▶ Instructions to follow: List all the lines in these records that hold "Andros".

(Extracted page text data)
◆ ◆ ◆ ◆ ◆

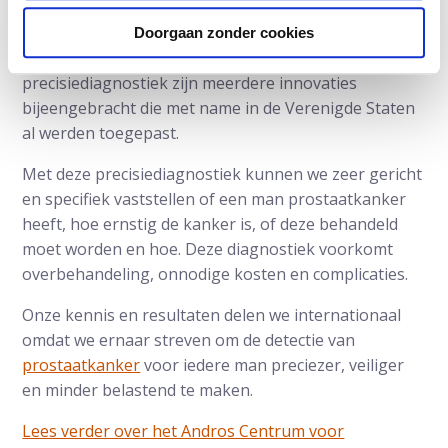
Eind 2015 is Andros gestart met haar Centrum voor
Doorgaan zonder cookies
Prostaatkanker Precisiediagnostiek. Voor deze
precisiediagnostiek zijn meerdere innovaties
bijeengebracht die met name in de Verenigde Staten
al werden toegepast.
Met deze precisiediagnostiek kunnen we zeer gericht
en specifiek vaststellen of een man prostaatkanker
heeft, hoe ernstig de kanker is, of deze behandeld
moet worden en hoe. Deze diagnostiek voorkomt
overbehandeling, onnodige kosten en complicaties.
Onze kennis en resultaten delen we internationaal
omdat we ernaar streven om de detectie van
prostaatkanker
voor iedere man preciezer, veiliger
en minder belastend te maken.
Lees verder over het Andros Centrum voor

◆ ◆ ◆ ◆ ◆

▶ Reply to the exercise:
Eind 2015 is Andros gestart met haar Centrum voor
Lees verder over het Andros Centrum voor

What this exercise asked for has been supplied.